I then constructed a studio in my parents’ garage. At first, I didn't even know how to plug the gear in, but I learned as I went. I put all this together for my own record, but yes, as you mentioned, once my friends found out, I started recording them. That record I started in 1981 never happened. I guess it wasn't supposed to.
All that gear you were working with was analog gear. Everything now is digital. Do you think you would have been able to get as in touch with building gear if you grew up in the digital world as opposed to the analog world? Do you think there were any pros to being able to really tinker with your hands rather than sitting at a computer trying to build something?
The plus for today's kids is with the push of a button, you can get all kinds of sounds. The downside is that everyone can get that same sound. The nice thing about building gear is that even if it sounds crappy, it also sounds unique.
When I first built a studio in Oakland, I could not afford a plate reverb or even a digital gated reverb. I actually would run while the drummer was playing, take the output of the microphone on the snare drum, and send it to a bathroom that was very ambient. I would then put a speaker on the floor, put a snare drum on top of it, and then mic that up. So, I ended up getting kind of a gated reverb sound in this crazy way.
There's something nice about learning that stuff. Now, all digital plate reverb plugins are great. All the flangers are great. All the gated reverbs are great. I guess you could argue that nowadays instead of spending time finding sounds, you can get those very instantaneously, and then you can start working on new music.
I heard that when you worked on Faith No More’s The Real Thing, you quadruple compressed the lead vocal. You noted that this was not technically correct, but it felt right. Given that you also have technical savviness, how can you compartmentalize that part of you and just go with what sounds right?

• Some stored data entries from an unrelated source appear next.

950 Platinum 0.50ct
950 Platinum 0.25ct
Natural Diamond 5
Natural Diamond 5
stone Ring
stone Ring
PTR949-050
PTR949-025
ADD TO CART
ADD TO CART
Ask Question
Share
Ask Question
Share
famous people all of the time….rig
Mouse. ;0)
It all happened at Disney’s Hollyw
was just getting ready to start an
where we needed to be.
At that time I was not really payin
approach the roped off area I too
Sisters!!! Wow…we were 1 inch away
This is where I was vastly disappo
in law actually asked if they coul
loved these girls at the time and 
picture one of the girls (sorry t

What you record is more important than how you record it. The gear truly doesn't matter. The fact that I did have a good foundation in technical aspects of how to build stuff goes to the background in my mind while I’m recording. I try to work intuitively. I just start turning the knobs and see what sounds good.

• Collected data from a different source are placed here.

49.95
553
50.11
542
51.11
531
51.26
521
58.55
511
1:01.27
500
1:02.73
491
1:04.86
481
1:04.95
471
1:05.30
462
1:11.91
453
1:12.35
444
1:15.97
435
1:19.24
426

10 years ago, if I was gonna build a mixing console, I would have no indicators on the EQ. There'd be no indicator about how much you were boosting or cutting. The way I feel is you should turn the knobs until it sounds good. If someone says, “Oh my god, you're boosting like 10dB at 4k. You can’t do that,” then I might say, “Sure. But I like how it sounds.”
Great records are not perfect records. Great records are ones where you can feel the band. You can smell their essence. Sometimes there's something a little bit too loud or a little too quiet. But it works.
Is that what happened on The Real Thing?
Yes. I ran Mike Patton's vocal through a dbx 166 on one channel at two to one. I then went through the other channel at ten to one. So, the first part was a compressor, and the second part was a limiter. Then during mixing, I used that same piece of gear to compress again, and then I added bus compression. Was that technically correct? Absolutely not. When I finished The Real Thing, I didn't think it sounded good. Listening on my home stereo, I was actually so disappointed that I called my mom and asked her how to get into real estate.
The good news is that on radio and MTV it sounded ridiculously good. So, all the wrong things I did for my home stereo made it jump out of other speakers. Also, it moved people. It had momentum and vibe and energy and guts.
I know you started working with Faith No More before they were famous, but the thing I can't piece together about your career is how in 1988 you ended up producing The Replacements before you were even 30. How does something like that happen?